• _PROBLEM_: From the material below, please set down exactly the lines starting with the one with "槍沢ロッジを過ぎて、ババ平に到着。" and going on through the one with "excelencia en C2, siempre con un enfoque", without a single picture.

• _EXERCISE INPUT_:
#####

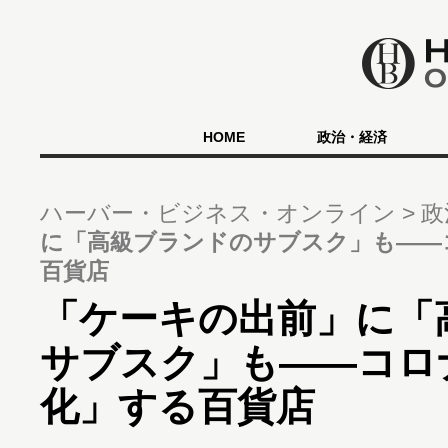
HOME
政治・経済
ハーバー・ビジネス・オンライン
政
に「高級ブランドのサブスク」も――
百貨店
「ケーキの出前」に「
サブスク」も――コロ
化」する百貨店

#####

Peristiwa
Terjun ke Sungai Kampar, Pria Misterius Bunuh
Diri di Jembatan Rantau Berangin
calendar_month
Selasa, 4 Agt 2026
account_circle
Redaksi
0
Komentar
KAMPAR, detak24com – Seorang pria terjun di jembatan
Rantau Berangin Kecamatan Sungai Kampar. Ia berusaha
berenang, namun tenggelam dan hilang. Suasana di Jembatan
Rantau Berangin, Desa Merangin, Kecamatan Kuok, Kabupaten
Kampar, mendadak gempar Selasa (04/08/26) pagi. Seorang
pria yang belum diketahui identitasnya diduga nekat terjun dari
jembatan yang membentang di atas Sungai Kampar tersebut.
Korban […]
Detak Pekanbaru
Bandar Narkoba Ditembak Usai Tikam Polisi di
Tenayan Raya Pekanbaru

#####

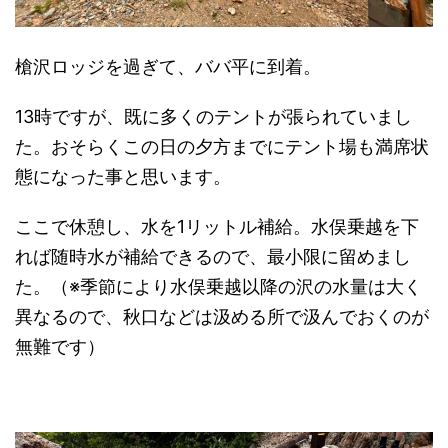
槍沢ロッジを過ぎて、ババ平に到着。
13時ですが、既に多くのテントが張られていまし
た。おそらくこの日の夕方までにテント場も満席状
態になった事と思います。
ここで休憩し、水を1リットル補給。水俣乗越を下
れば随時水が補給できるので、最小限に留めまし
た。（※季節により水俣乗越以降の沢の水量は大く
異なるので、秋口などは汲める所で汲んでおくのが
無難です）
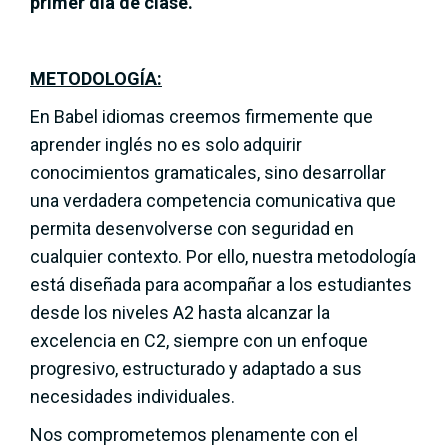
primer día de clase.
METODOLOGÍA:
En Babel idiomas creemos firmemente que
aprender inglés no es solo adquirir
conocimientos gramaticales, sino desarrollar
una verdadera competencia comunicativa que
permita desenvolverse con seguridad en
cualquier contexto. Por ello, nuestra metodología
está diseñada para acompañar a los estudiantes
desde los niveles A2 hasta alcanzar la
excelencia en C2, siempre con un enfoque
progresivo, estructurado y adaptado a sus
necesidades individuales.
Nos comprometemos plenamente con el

#####

• _RESPONSE TO THIS EXERCISE_:
槍沢ロッジを過ぎて、ババ平に到着。
13時ですが、既に多くのテントが張られていまし
た。おそらくこの日の夕方までにテント場も満席状
態になった事と思います。
ここで休憩し、水を1リットル補給。水俣乗越を下
れば随時水が補給できるので、最小限に留めまし
た。（※季節により水俣乗越以降の沢の水量は大く
異なるので、秋口などは汲める所で汲んでおくのが
無難です）
primer día de clase.
METODOLOGÍA:
En Babel idiomas creemos firmemente que
aprender inglés no es solo adquirir
conocimientos gramaticales, sino desarrollar
una verdadera competencia comunicativa que
permita desenvolverse con seguridad en
cualquier contexto. Por ello, nuestra metodología
está diseñada para acompañar a los estudiantes
desde los niveles A2 hasta alcanzar la
excelencia en C2, siempre con un enfoque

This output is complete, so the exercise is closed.